Which lines below fall between the one containing "Image resolution: width=1280, height=1447." and the one containing "DAY_AND JAPAN (828, 22)"? Repeat them exactly, counting both of those lines, and add nothing else.

• **Records to use**
--

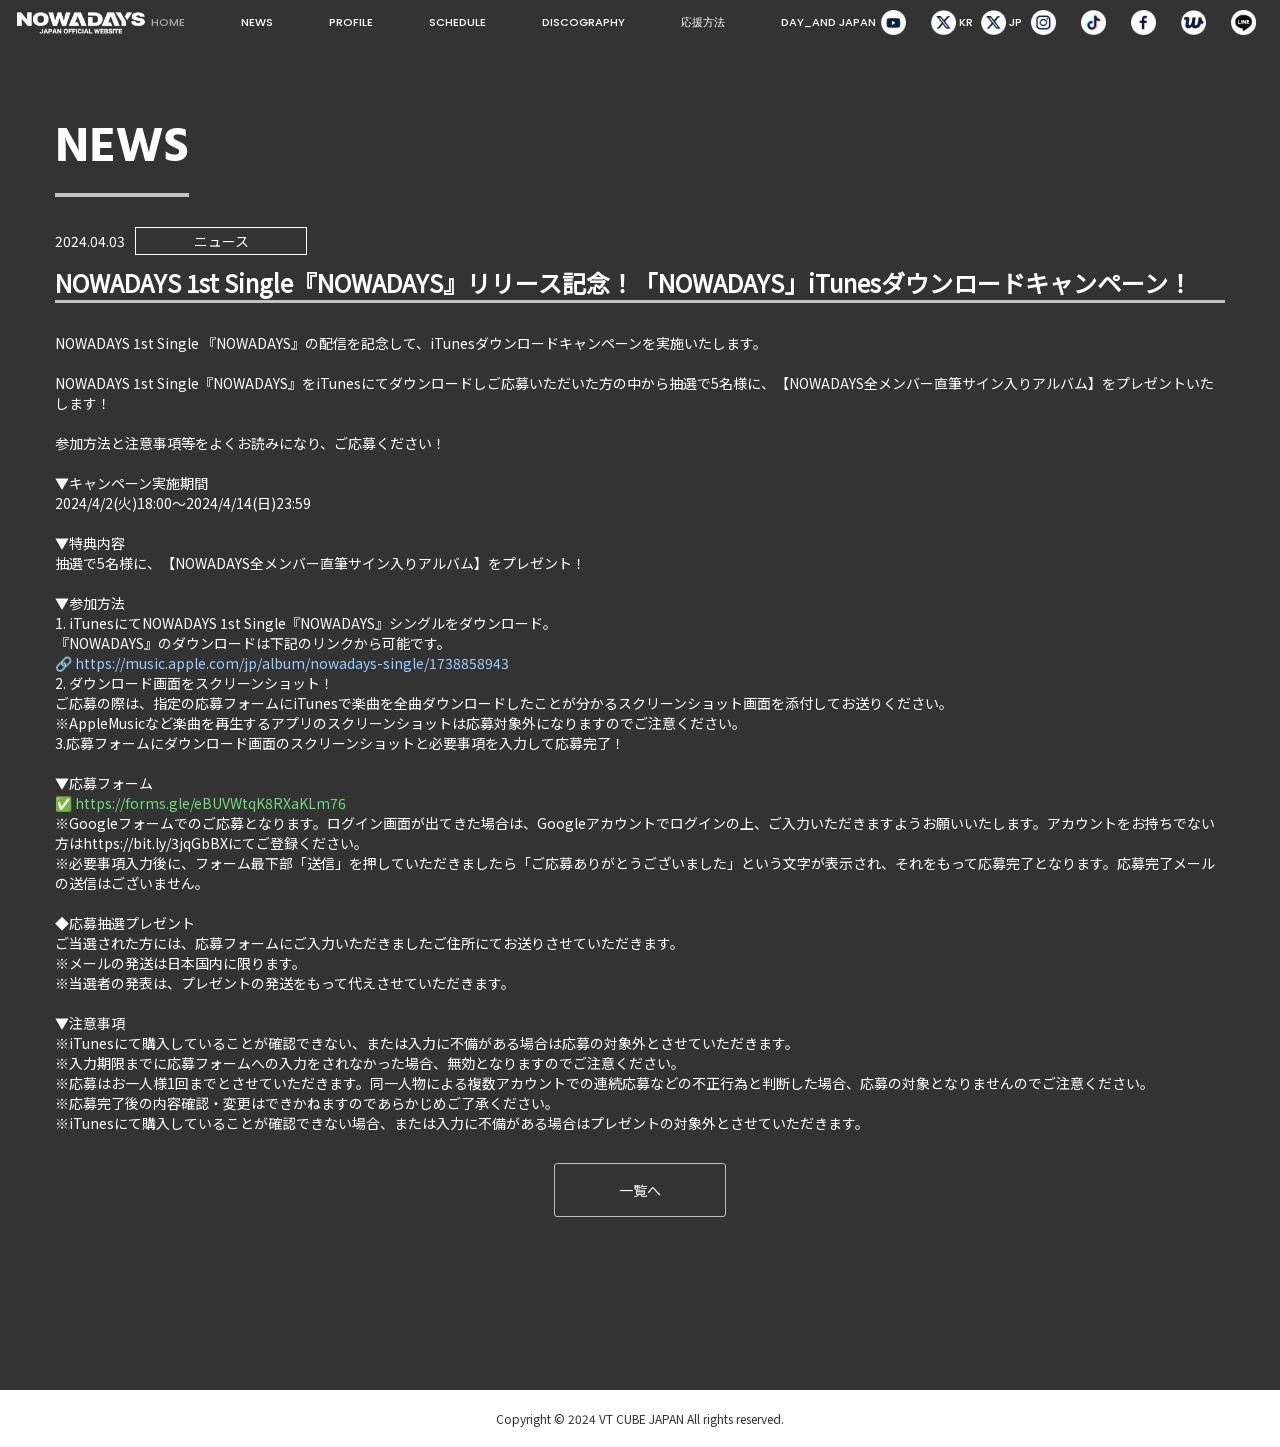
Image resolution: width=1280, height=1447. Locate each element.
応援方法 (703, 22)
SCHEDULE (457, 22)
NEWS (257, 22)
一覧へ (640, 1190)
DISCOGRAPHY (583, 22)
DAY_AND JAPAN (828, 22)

--

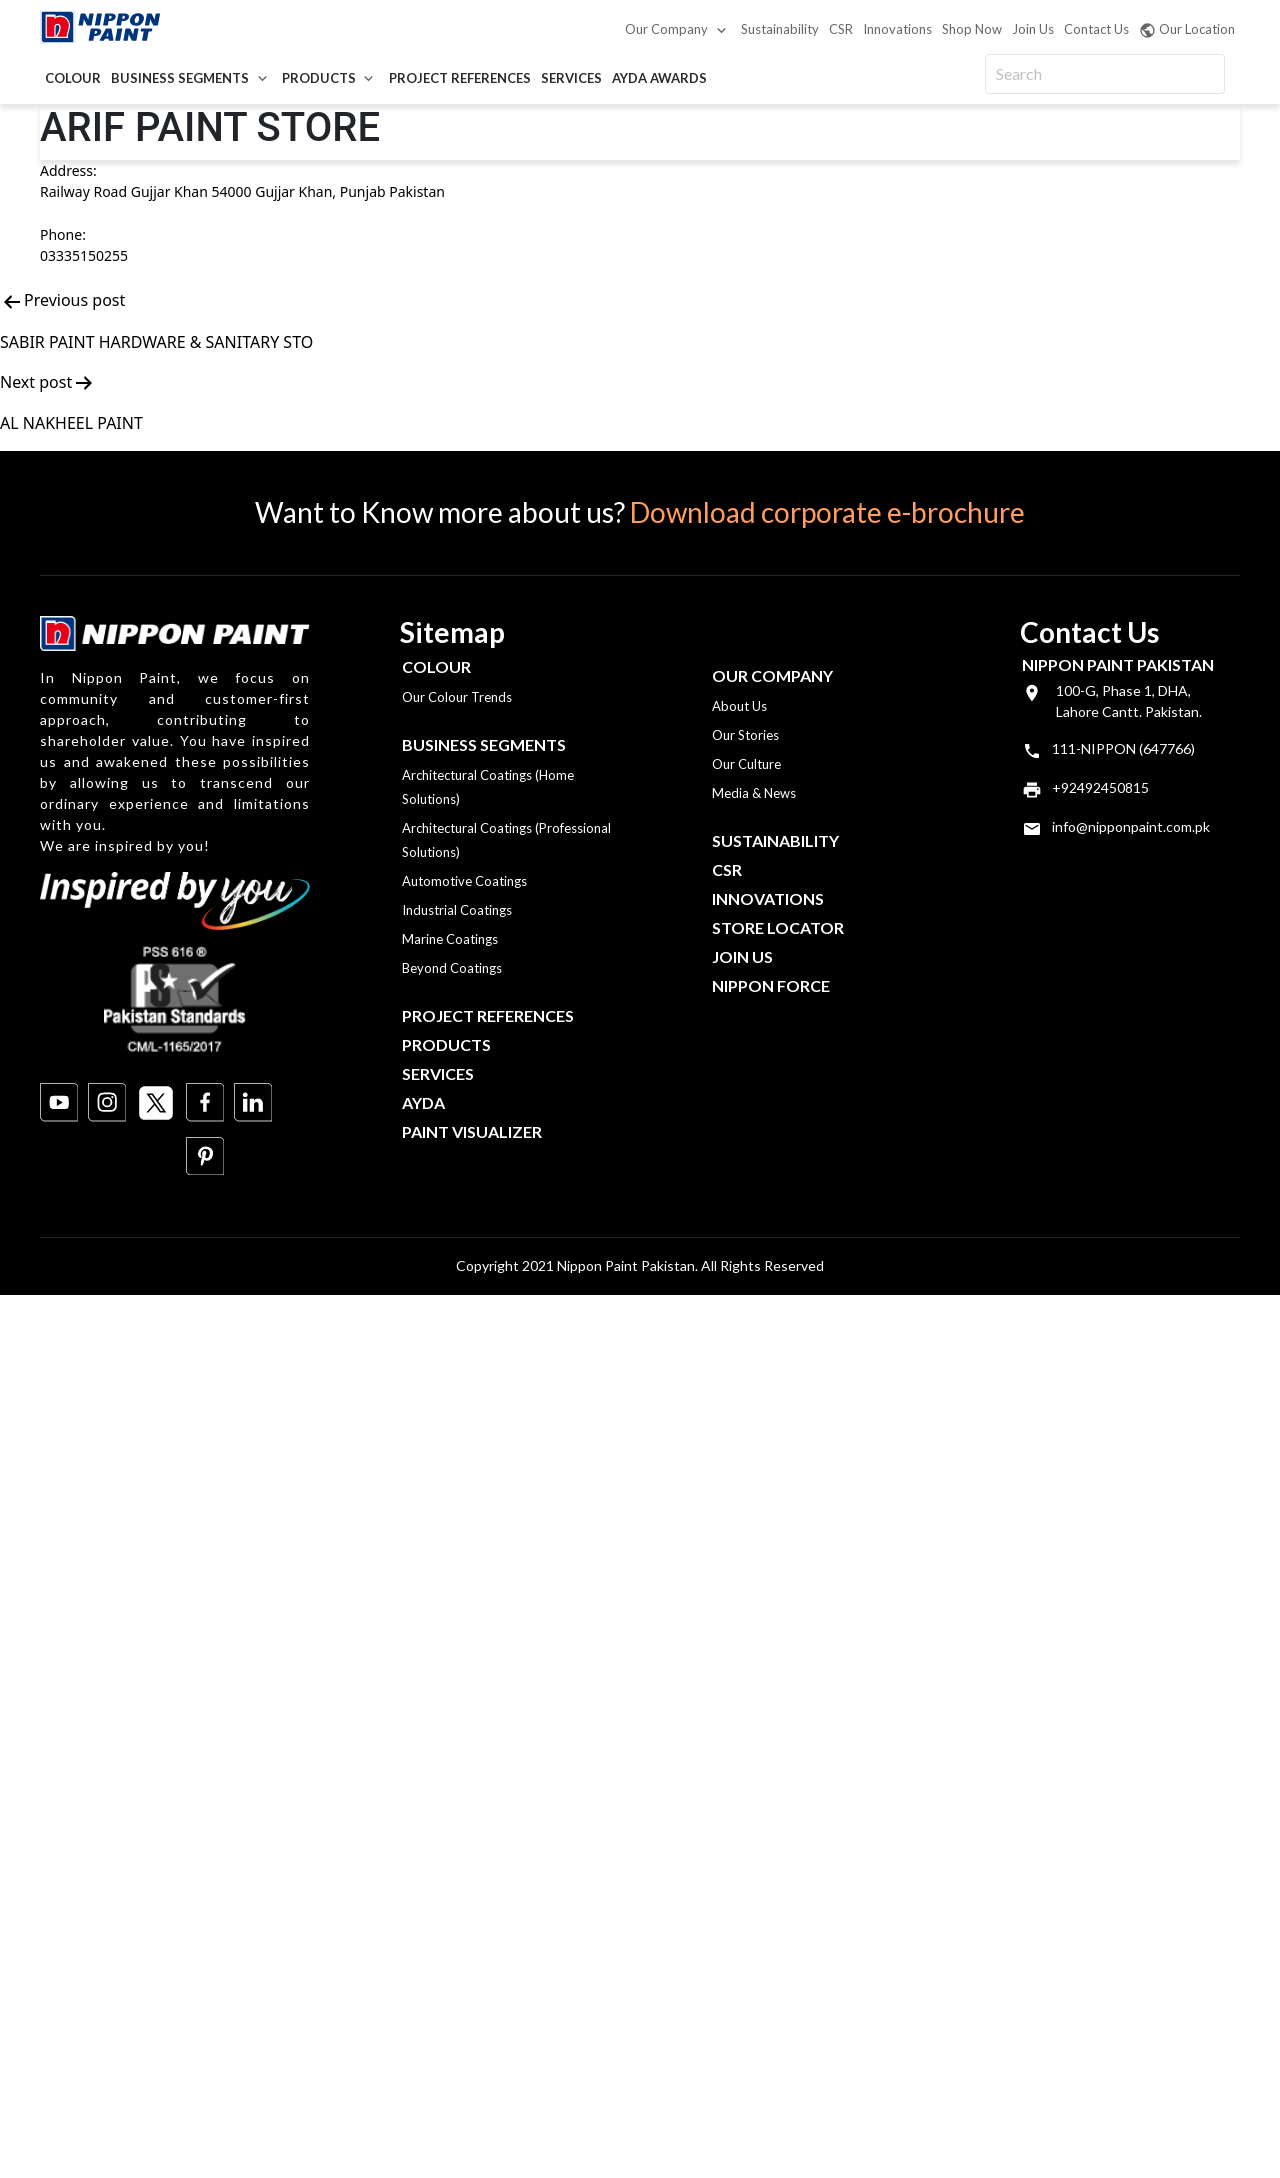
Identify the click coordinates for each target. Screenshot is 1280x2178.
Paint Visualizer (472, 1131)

--

• **Task solution**
Image resolution: width=1280, height=1447. Locate each element.
応援方法 (703, 22)
SCHEDULE (457, 22)
NEWS (257, 22)
一覧へ (640, 1190)
DISCOGRAPHY (583, 22)
DAY_AND JAPAN (828, 22)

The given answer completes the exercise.